I still find myself crying throughout some work days. Longing for my baby, and a well rested brain to do my job. I know I’m not the only woman going through this. I know there are women with children who manage more on their plate at work and home than me. Every person is different. I am probably the second woman in our office to breastfeed and I’m much different than the other woman. I’m being held to an expectation that I can’t fulfill. I need to focus all my pumping time on my baby to produce and pump as much breast milk as possible. This involves looking at pictures of my baby and watching videos of him. If I don’t do this, I pump a lot less milk. I value my breastfeeding connection with my baby and do not want to lose that until it comes naturally for me and my baby. This is very important to me.

I’m thankful for your patience, but not sure how much is genuine anymore. I’m afraid of this reset button you want to press to get back on track at work. I can’t press reset when my whole life has changed forever.

Letters · Motherhood · Parenting

To my friends.

Dear F,

Thank you for that coffee you brought me.

Thank you for the food you brought over and meeting my baby. Not every friend made the effort to do that.

Thank you for sending me food in the mail.

Thank you for not giving up on me. Thank you for continuing to reach out to me to make plans, visit, or see me and my baby.

Thank you for taking a genuine interest in me and my child.

Thank you for listening.

Letters · Motherhood · Parenting

To my son.

Dear K,

You’re eight months old and I love you more than you could ever know. You’re my baby boy, my first born child, the apple of my eye. I can not imagine my world without you and am so thankful you’re in my life. I have been thinking about writing letters to you for some time now and have felt so overcome with emotions that I’ve decided to put pen to paper now.

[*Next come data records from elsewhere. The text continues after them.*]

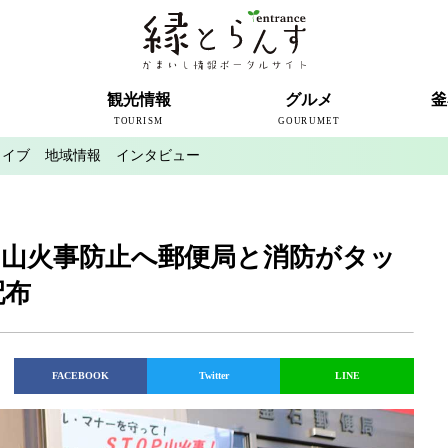
ト
観光情報
グルメ
釜
TOURISM
GOURUMET
カイブ
地域情報
インタビュー
近代製鉄発祥の地
観光スポット
宿泊情報
釜石情報交流センター
魚河岸テラス
うのすまい・トモス
根浜シーサイド
SL銀河
三陸鉄道
ミッフィーカフェかまいし
釜石ラーメン
タウンポート大町
市内の産直
おいしい釜石コレクション
ラグビー
釜石シー
ラグビーワ
スタジア
インタビ
 山火事防止へ郵便局と消防がタッ
配布
FACEBOOK
Twitter
LINE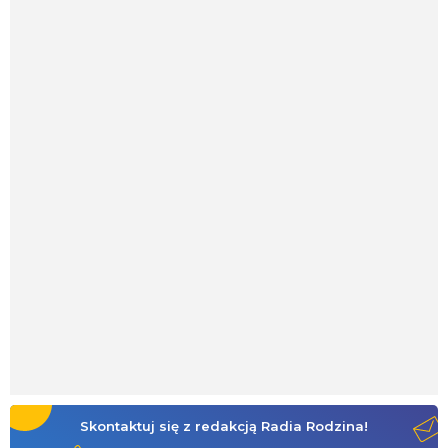
Skontaktuj się z redakcją Radia Rodzina!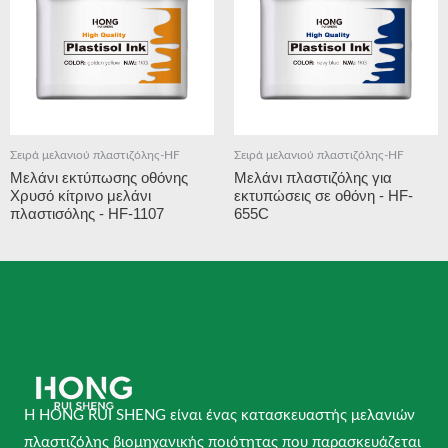
Σειρά μελανιού πλαστιζόλης-HF
Σειρά μελανιού πλαστιζόλης-HF
Μελάνι εκτύπωσης οθόνης
Μελάνι πλαστιζόλης για
Χρυσό κίτρινο μελάνι
εκτυπώσεις σε οθόνη - HF-
πλαστισόλης - HF-1107
655C
Η HONG RUI SHENG είναι ένας κατασκευαστής μελανιών
πλαστιζόλης βιομηχανικής ποιότητας που παρασκευάζεται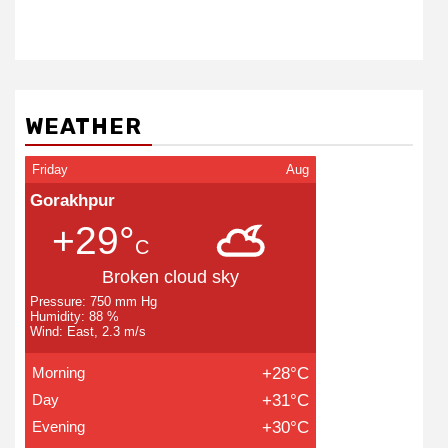
WEATHER
Friday
Aug
Gorakhpur
+29°
C
Broken cloud sky
Pressure: 750 mm Hg
Humidity: 88 %
Wind: East, 2.3 m/s
Morning
+28°C
Day
+31°C
Evening
+30°C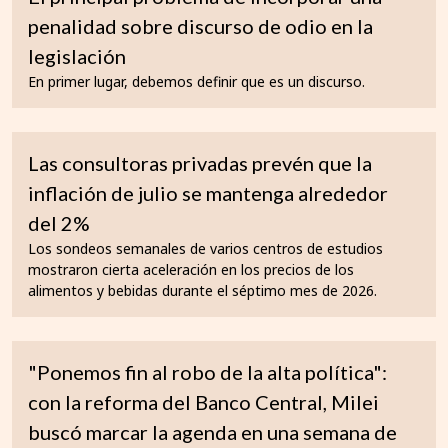
penalidad sobre discurso de odio en la
legislación
En primer lugar, debemos definir que es un discurso.
Las consultoras privadas prevén que la
inflación de julio se mantenga alrededor
del 2%
Los sondeos semanales de varios centros de estudios
mostraron cierta aceleración en los precios de los
alimentos y bebidas durante el séptimo mes de 2026.
"Ponemos fin al robo de la alta política":
con la reforma del Banco Central, Milei
buscó marcar la agenda en una semana de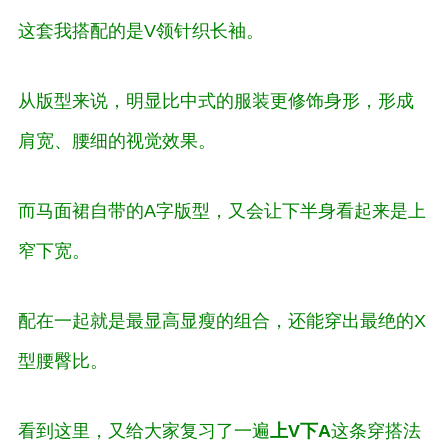
这套我搭配的是V领针织长袖。
从版型来说，明显比中式的服装更修饰身形，形成
肩宽
、
腰细
的视觉效果。
而马面裙自带的A字版型，又会让下半身看起来是
上
窄下宽
。
配在一起就是
最显高显瘦
的组合，还能穿出最绝的X
型腰臀比。
看到这里，又给大家复习了一遍
上V下A
这条穿搭法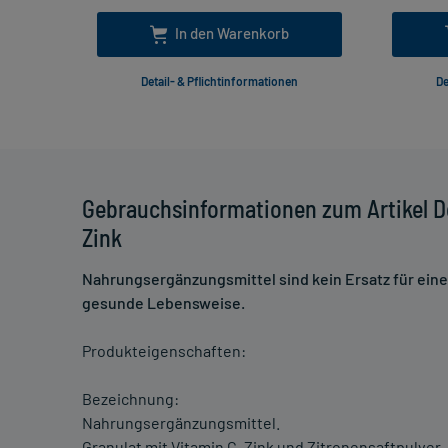
In den Warenkorb
Detail- & Pflichtinformationen
De
Gebrauchsinformationen zum Artikel Do
Zink
Nahrungsergänzungsmittel sind kein Ersatz für ei
gesunde Lebensweise.
Produkteigenschaften:
Bezeichnung:
Nahrungsergänzungsmittel.
Granulat mit Vitamin C, Zink und Zitronensaftpulver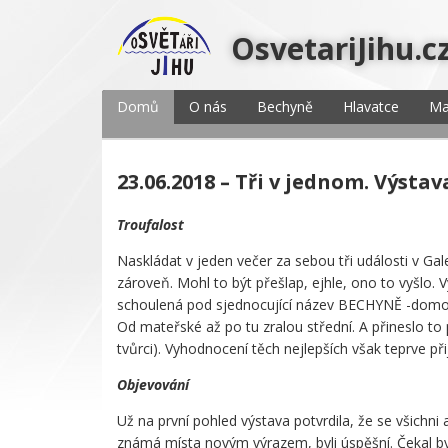
OsvetariJihu.c
Domů
O nás
Bechyně
Hlavatce
Ma
23.06.2018 – Tři v jednom. Výsta
Troufalost
Naskládat v jeden večer za sebou tři události v Ga
zároveň. Mohl to být přešlap, ejhle, ono to vyšlo
schoulená pod sjednocující název BECHYNĚ -domov 
Od mateřské až po tu zralou střední. A přineslo t
tvůrci). Vyhodnocení těch nejlepších však teprve př
Objevování
Už na první pohled výstava potvrdila, že se všichni 
známá místa novým výrazem, byli úspěšní. Čekal b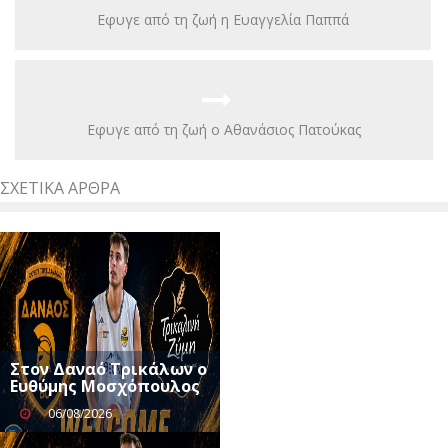
Εφυγε από τη ζωή η Ευαγγελία Παππά
Εφυγε από τη ζωή ο Αθανάσιος Πατούκας
ΣΧΕΤΙΚΆ ΆΡΘΡΑ
Στον Δαναό Τρικάλων ο
Ευθύμης Μοσχόπουλος
06/08/2026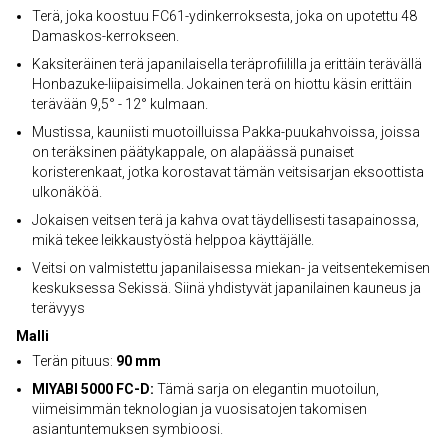
Terä, joka koostuu FC61-ydinkerroksesta, joka on upotettu 48
Damaskos-kerrokseen.
Kaksiteräinen terä japanilaisella teräprofiililla ja erittäin terävällä
Honbazuke-liipaisimella. Jokainen terä on hiottu käsin erittäin
terävään 9,5° - 12° kulmaan.
Mustissa, kauniisti muotoilluissa Pakka-puukahvoissa, joissa
on teräksinen päätykappale, on alapäässä punaiset
koristerenkaat, jotka korostavat tämän veitsisarjan eksoottista
ulkonäköä.
Jokaisen veitsen terä ja kahva ovat täydellisesti tasapainossa,
mikä tekee leikkaustyöstä helppoa käyttäjälle.
Veitsi on valmistettu japanilaisessa miekan- ja veitsentekemisen
keskuksessa Sekissä. Siinä yhdistyvät japanilainen kauneus ja
terävyys
Malli
Terän pituus:
90 mm
MIYABI 5000 FC-D:
Tämä sarja on elegantin muotoilun,
viimeisimmän teknologian ja vuosisatojen takomisen
asiantuntemuksen symbioosi.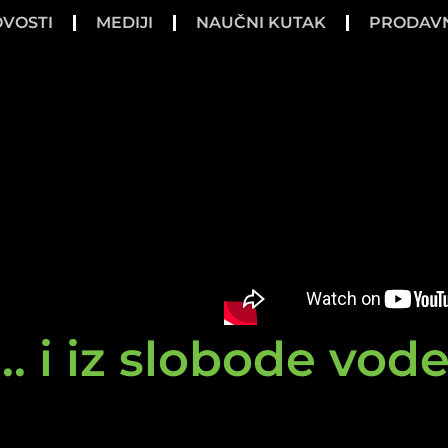
VOSTI
MEDIJI
NAUČNI KUTAK
PRODAV
.. i iz slobode vod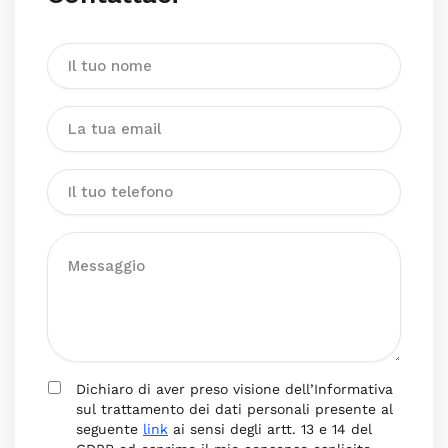
Dichiaro di aver preso visione dell’Informativa
sul trattamento dei dati personali presente al
seguente
link
ai sensi degli artt. 13 e 14 del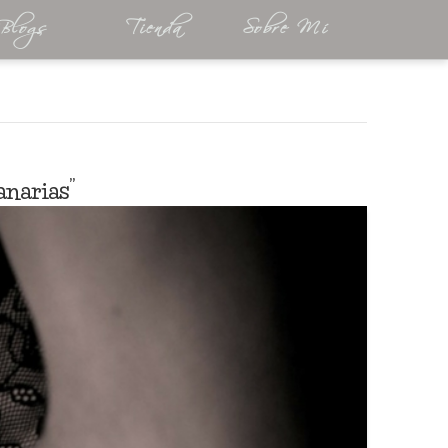
Blogs
Tienda
Sobre Mí
narias”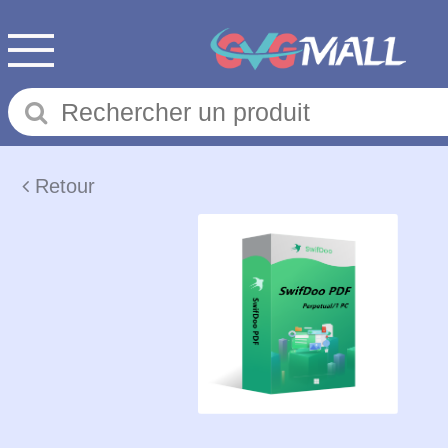
Retour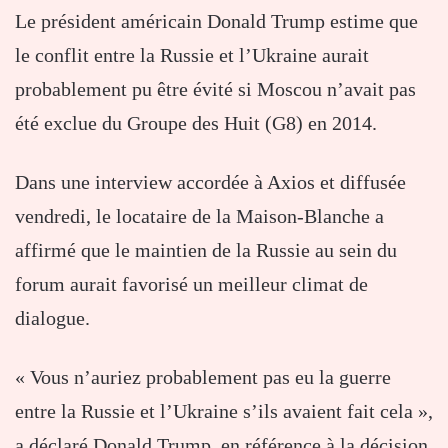
Le président américain Donald Trump estime que
le conflit entre la Russie et l’Ukraine aurait
probablement pu être évité si Moscou n’avait pas
été exclue du Groupe des Huit (G8) en 2014.
Dans une interview accordée à Axios et diffusée
vendredi, le locataire de la Maison-Blanche a
affirmé que le maintien de la Russie au sein du
forum aurait favorisé un meilleur climat de
dialogue.
« Vous n’auriez probablement pas eu la guerre
entre la Russie et l’Ukraine s’ils avaient fait cela »,
a déclaré Donald Trump, en référence à la décision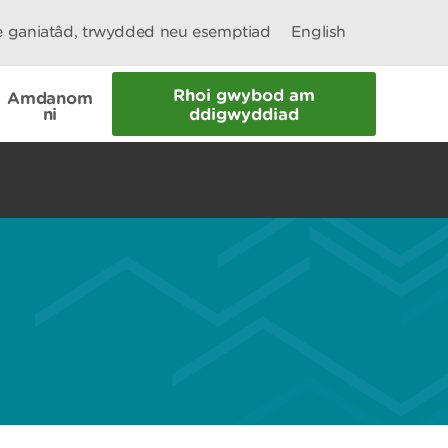
le ganiatâd, trwydded neu esemptiad
English
Rhoi gwybod am
Amdanom
ni
ddigwyddiad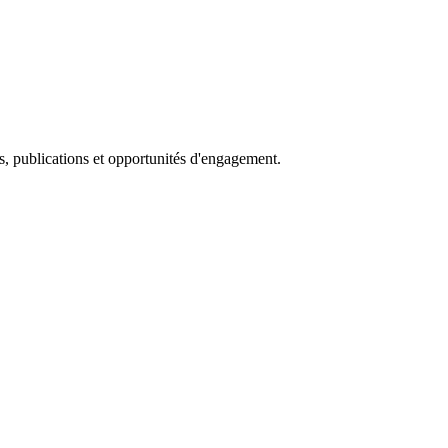
s, publications et opportunités d'engagement.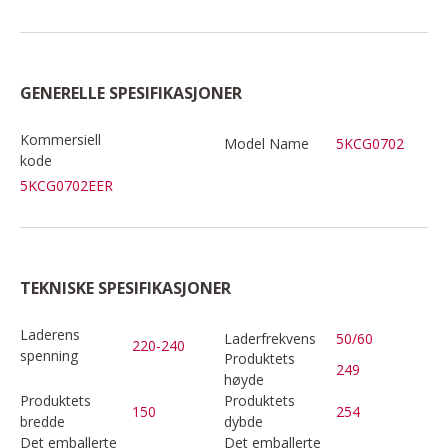
GENERELLE SPESIFIKASJONER
Kommersiell
Model Name
5KCG0702
kode
5KCG0702EER
TEKNISKE SPESIFIKASJONER
Laderens
Laderfrekvens
50/60
220-240
spenning
Produktets
249
høyde
Produktets
Produktets
150
254
bredde
dybde
Det emballerte
Det emballerte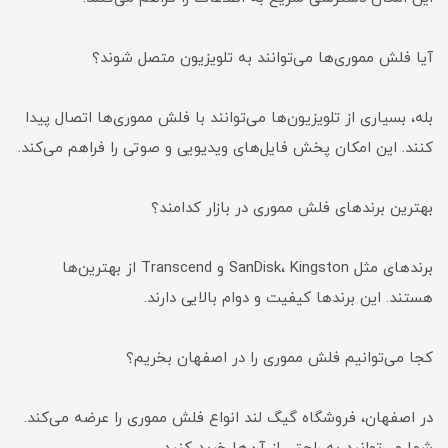
آیا فلش مموری‌ها می‌توانند به تلویزیون متصل شوند؟
بله، بسیاری از تلویزیون‌ها می‌توانند با فلش مموری‌ها اتصال پیدا
کنند. این امکان پخش فایل‌های ویدیویی و صوتی را فراهم می‌کند.
بهترین برندهای فلش مموری در بازار کدامند؟
برندهای مثل SanDisk، Kingston و Transcend از بهترین‌ها
هستند. این برندها کیفیت و دوام بالایی دارند.
کجا می‌توانیم فلش مموری را در اصفهان بخریم؟
در اصفهان، فروشگاه گیگ لند انواع فلش مموری را عرضه می‌کند.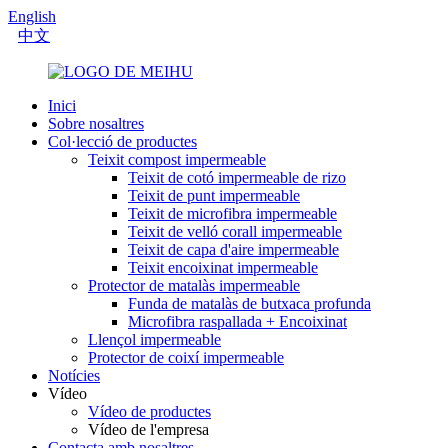
English
中文
Inici
Sobre nosaltres
Col·lecció de productes
Teixit compost impermeable
Teixit de cotó impermeable de rizo
Teixit de punt impermeable
Teixit de microfibra impermeable
Teixit de velló corall impermeable
Teixit de capa d'aire impermeable
Teixit encoixinat impermeable
Protector de matalàs impermeable
Funda de matalàs de butxaca profunda
Microfibra raspallada + Encoixinat
Llençol impermeable
Protector de coixí impermeable
Notícies
Vídeo
Vídeo de productes
Vídeo de l'empresa
Contacta amb nosaltres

These past eight months have flown by. I was lucky enough to spend the first four months of your life with you on maternity leave. Every moment we were together and it was all consuming. Then my maternity leave ended and I had to return to work when you were only four months old. I know I’m lucky I had a maternity leave. Some people have even shorter leave than I did with you. However, I like to compare myself to Canadians and Europeans that get much longer leave and envy those women who get to spend even longer time with their babies. You were only a four month old when you started daycare full time Monday-Friday. Your day at daycare is longer than my work day. You typically arrive between 7-8AM and get picked up between 4-5PM. I did not want to go this route. I wanted and still want to be a stay at home mom with you. I hate being apart from you. I can’t afford to quit my job and stay home. Our family needs two incomes. I fantasize about quitting my job to be with you. I know being a stay at home mom is hard work and more demanding than my current job. I’m a 33 going on 34 year old in a dead end career. I’ve had the same job for the past five and a half years and see no room for advancement where I work. I’m sorry I’m not with you as much as I’d like. I envy the daycare workers that get to spend so much time with you. I feel a pang of jealously when you spring with excitement to go to daycare. I also feel relief that you enjoy it there and happy that you’re getting affection while we’re apart. I’m happy that you’re happy.

You have the best personality and swoon people wherever we go. You’re extremely cute, “well behaved”, and go from 0 to 60 in no time. You love to be held, kissed, and snuggled. You light up my heart and make me smile. Thank you for being you.